What to work on: Without any pictures, restate the full set of records below exactly.
Information: Begin
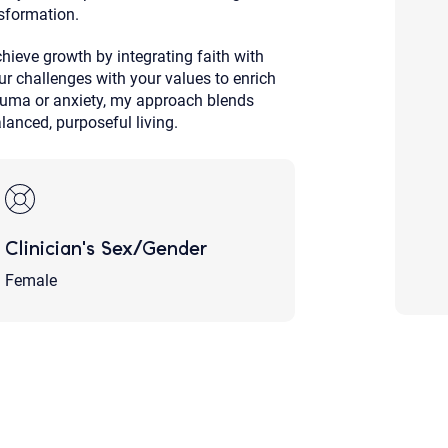
sformation.
Although the therapist is expected
phone call. If you would rather c
above.
ieve growth by integrating faith with
ur challenges with your values to enrich
If this is an emergency do not use 
rauma or anxiety, my approach blends
alanced, purposeful living.
Clinician's Sex/Gender
Female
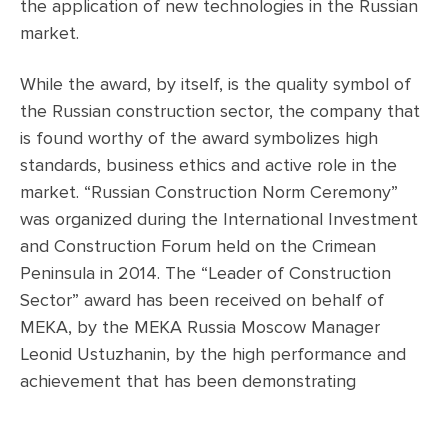
the application of new technologies in the Russian
market.
While the award, by itself, is the quality symbol of
the Russian construction sector, the company that
is found worthy of the award symbolizes high
standards, business ethics and active role in the
market. “Russian Construction Norm Ceremony”
was organized during the International Investment
and Construction Forum held on the Crimean
Peninsula in 2014. The “Leader of Construction
Sector” award has been received on behalf of
MEKA, by the MEKA Russia Moscow Manager
Leonid Ustuzhanin, by the high performance and
achievement that has been demonstrating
Information: End
Reply:
sformation.
Although the therapist is expected
phone call. If you would rather c
above.
ieve growth by integrating faith with
ur challenges with your values to enrich
If this is an emergency do not use 
rauma or anxiety, my approach blends
alanced, purposeful living.
Clinician's Sex/Gender
Female
the application of new technologies in the Russian
market.
While the award, by itself, is the quality symbol of
the Russian construction sector, the company that
is found worthy of the award symbolizes high
standards, business ethics and active role in the
market. “Russian Construction Norm Ceremony”
was organized during the International Investment
and Construction Forum held on the Crimean
Peninsula in 2014. The “Leader of Construction
Sector” award has been received on behalf of
MEKA, by the MEKA Russia Moscow Manager
Leonid Ustuzhanin, by the high performance and
achievement that has been demonstrating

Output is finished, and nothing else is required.